Ban The Video Ho
By DuEwa M. Frazier
What do Jay-Z, Mystikal, The Cash Money Crew and Ludicris have in common
besides the bling-bling they wear and the millions of albums they've
sold? They all feature women in videos, barely dressed and mostly Black, baring their breasts and backsides in front of the roving eye
of the hip hop video camera worldwide for all to see. Call me a hater, but I am disgusted with the images of women in the
majority of hip hop videos today. Sex sells the way my foremothers
and fathers were sold during slavery. Must we continue to be slaves
to an industry that seems only to appreciate and condone the disabling
images of women seen in videos today? Lap dancing, clad in the
"thong-the-thong-thong-thong" and "shaking it fast", women of today's
hip hop videos are shown in flashes of body parts, without a
personality or intellect to match. From the looks of these videos the rap artists seem to have no concern
that our impressionable youth are viewing and imitating much of the
images and behavior seen in them. The other day, as I
was leaving a store in my Brooklyn neighborhood, a boy no older than
eight years old, said to me, "Damn Miss, you got a fat a*s!" I was
angry and wondered what influenced him to speak to me, an adult, like
this? The over-exaggerated focus on the use of women as objects purely to
satisfy the hip hop male artist's insatiable sexual appetite, only
helps to perpetuate societal stereotypes that Black women are ho's and
prostitutes and Black men are sexually aggressive pseudo-pimps. Our
rap videos have now elevated (or rather plummeted) to the level of
R-rated. What happened to the days when hip hop was fun and "PG"

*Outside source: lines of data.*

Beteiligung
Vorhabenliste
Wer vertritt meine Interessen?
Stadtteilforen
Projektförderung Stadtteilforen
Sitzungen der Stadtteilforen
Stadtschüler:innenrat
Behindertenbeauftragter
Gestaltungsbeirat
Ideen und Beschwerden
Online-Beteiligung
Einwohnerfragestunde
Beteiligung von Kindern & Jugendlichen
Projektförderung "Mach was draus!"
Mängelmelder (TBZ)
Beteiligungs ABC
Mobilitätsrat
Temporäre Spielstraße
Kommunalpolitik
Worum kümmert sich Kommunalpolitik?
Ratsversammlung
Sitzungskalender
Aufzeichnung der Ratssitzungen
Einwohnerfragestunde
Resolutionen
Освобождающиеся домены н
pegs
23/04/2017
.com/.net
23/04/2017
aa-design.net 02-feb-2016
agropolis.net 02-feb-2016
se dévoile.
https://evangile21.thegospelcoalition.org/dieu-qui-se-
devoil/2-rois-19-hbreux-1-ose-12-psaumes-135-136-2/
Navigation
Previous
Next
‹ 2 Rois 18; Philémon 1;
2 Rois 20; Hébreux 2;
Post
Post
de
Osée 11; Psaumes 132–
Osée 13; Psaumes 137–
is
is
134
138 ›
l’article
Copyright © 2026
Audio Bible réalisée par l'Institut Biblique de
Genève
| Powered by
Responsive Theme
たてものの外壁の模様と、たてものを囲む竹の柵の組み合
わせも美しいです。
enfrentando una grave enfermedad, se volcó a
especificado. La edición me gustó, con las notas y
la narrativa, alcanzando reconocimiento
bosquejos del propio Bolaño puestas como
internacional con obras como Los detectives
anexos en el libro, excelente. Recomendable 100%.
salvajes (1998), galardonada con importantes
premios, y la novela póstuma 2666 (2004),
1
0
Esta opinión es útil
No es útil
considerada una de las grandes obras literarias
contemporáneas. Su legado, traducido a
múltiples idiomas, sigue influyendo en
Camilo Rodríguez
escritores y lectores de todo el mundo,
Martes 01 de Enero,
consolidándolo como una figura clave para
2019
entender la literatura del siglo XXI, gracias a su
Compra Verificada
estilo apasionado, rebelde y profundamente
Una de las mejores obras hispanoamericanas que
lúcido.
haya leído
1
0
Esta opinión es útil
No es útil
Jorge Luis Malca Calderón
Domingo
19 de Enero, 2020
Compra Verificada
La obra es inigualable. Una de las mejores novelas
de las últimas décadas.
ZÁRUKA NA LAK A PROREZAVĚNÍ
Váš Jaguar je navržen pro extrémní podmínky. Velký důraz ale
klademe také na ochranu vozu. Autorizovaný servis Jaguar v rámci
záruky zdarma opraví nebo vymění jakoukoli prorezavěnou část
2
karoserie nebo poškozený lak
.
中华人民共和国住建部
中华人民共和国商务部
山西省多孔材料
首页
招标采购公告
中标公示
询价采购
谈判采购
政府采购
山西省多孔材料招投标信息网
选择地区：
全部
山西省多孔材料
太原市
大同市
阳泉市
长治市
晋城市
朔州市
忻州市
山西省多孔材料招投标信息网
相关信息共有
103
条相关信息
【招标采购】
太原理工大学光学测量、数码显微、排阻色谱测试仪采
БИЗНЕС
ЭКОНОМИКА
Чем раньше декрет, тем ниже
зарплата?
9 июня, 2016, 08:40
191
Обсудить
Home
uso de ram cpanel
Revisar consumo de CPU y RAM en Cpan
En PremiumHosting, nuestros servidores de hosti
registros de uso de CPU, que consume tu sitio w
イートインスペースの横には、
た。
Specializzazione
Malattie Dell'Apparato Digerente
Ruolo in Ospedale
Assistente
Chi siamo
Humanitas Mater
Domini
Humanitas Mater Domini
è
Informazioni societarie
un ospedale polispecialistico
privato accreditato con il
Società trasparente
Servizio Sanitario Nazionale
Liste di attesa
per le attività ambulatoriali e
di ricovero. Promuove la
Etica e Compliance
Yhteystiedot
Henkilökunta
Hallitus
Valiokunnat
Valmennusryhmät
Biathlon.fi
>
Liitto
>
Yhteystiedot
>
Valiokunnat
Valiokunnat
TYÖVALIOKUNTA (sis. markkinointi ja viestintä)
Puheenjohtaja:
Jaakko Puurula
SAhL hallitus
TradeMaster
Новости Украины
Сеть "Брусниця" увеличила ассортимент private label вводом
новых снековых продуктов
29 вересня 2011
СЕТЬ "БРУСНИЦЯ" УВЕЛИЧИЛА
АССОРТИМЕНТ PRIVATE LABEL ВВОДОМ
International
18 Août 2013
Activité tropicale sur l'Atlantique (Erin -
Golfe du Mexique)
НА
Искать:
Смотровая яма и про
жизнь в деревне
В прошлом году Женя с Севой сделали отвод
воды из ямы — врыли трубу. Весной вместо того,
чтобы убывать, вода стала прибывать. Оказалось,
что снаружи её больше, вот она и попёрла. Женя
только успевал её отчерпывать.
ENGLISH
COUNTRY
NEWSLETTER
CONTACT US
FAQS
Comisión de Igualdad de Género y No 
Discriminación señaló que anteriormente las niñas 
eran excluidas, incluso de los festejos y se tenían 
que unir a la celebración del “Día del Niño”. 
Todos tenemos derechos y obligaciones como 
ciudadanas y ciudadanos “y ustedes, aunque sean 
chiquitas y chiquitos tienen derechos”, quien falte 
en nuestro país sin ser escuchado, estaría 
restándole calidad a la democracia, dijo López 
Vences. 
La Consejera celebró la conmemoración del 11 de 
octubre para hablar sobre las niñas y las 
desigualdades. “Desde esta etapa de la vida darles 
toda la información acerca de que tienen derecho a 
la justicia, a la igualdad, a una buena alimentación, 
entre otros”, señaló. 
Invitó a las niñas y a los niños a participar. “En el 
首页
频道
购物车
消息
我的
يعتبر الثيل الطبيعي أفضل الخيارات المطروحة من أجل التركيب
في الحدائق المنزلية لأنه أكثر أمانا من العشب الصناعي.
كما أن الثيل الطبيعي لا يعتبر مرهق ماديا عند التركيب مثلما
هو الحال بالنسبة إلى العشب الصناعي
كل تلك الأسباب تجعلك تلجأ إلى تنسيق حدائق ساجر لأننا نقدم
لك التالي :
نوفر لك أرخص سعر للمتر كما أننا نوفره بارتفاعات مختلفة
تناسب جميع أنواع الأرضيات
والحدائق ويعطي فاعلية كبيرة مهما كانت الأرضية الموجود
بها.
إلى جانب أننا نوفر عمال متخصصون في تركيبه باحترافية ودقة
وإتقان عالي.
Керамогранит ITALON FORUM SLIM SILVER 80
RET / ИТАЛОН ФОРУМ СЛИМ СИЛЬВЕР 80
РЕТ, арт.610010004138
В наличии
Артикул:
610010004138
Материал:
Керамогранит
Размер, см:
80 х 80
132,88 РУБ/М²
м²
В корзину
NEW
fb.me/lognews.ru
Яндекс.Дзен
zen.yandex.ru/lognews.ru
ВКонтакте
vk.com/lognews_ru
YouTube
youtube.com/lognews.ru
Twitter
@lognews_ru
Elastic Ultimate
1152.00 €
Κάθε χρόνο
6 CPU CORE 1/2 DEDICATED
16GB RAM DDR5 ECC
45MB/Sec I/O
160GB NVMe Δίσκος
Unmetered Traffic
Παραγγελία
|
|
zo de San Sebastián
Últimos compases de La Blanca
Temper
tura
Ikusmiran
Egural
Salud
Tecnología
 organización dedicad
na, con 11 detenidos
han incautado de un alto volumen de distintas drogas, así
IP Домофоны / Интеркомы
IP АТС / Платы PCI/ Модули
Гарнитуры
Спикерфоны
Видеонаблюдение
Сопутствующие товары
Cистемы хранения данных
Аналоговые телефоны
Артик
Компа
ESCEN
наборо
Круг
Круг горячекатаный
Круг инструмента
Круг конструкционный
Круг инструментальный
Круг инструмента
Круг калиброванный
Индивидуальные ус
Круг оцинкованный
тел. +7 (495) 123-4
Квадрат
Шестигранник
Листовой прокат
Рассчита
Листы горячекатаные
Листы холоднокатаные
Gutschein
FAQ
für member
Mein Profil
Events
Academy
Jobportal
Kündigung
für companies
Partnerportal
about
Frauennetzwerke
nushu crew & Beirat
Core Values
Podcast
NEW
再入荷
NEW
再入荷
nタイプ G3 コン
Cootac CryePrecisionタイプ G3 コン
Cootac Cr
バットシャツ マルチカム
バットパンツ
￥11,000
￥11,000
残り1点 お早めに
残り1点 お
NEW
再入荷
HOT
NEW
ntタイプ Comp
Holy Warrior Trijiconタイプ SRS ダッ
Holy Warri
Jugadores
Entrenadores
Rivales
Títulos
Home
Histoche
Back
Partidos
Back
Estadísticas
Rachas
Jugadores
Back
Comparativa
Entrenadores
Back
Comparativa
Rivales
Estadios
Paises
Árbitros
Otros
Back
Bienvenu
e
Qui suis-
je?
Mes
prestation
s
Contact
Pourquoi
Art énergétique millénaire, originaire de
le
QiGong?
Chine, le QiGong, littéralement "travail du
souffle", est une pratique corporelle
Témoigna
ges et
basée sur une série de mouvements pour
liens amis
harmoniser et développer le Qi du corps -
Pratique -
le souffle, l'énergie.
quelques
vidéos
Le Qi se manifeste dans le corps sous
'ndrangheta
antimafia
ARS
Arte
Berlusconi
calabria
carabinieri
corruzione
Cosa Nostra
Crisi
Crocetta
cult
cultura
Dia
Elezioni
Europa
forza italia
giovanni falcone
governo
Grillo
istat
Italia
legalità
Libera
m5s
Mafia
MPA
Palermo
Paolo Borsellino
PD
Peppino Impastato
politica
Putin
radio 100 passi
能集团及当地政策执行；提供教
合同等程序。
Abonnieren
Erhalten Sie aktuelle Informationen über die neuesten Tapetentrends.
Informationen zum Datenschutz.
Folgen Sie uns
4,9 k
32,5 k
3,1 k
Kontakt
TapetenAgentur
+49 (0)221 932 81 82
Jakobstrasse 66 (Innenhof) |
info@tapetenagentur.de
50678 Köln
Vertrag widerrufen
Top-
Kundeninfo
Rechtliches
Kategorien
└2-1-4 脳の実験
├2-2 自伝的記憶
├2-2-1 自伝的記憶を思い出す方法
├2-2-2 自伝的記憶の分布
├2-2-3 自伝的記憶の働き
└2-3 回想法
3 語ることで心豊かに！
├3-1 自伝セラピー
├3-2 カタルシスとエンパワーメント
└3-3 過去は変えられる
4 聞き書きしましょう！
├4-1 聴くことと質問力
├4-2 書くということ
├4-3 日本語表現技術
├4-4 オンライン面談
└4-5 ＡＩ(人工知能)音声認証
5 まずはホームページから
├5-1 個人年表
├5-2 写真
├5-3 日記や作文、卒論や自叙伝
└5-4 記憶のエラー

rated? When L.L. Cool J crooned "I Need Love". When rappers like
Kwame and Kid N' Play merged energetic dance moves and unique
fashions with story lines about the honey they were trying to get
with? And what about Will Smith's "Summertime" video and Chubb Rock's
"Just the Two of Us", when folks were shown at outdoor gatherings,
bar-b-queing, dancing and just having a good time? I miss those days of hip hop when women seemed to be portrayed more
equally in videos and were the object of the rap artist's love
desires as opposed to misogynistic ones. Back then, rappers talked about
falling in love, not loving 'em and leaving 'em. There's no balance
in today's hip hop videos. For every image of a female freak and ho
shown, there should be other images of feeling, thinking women who are well-rounded. The rappers in these videos who are telling us they have "ho's in
different area codes" and that women "have to know how to work nice
hips" in order to be down are missing the point. It shouldn't just be all about making the dollars and proving who has
the finest women. It should also be about integrity, love for
community and care for the images of the people who have helped to put
these rap artists on their international maps of super-stardom. I am as much
a supporter of hip hop as anyone else. I just hope that our rap
artists will begin to look at the negative impacts of degrading images
of women in their videos and realize hip hop can still be powerful and
lucrative without all the bare booty stuff. DuEwa M. Frazier is a writer, performer, author and Founder of both
Lit Noire Publishing and Sisters of Creativity for Positive Hip Hop.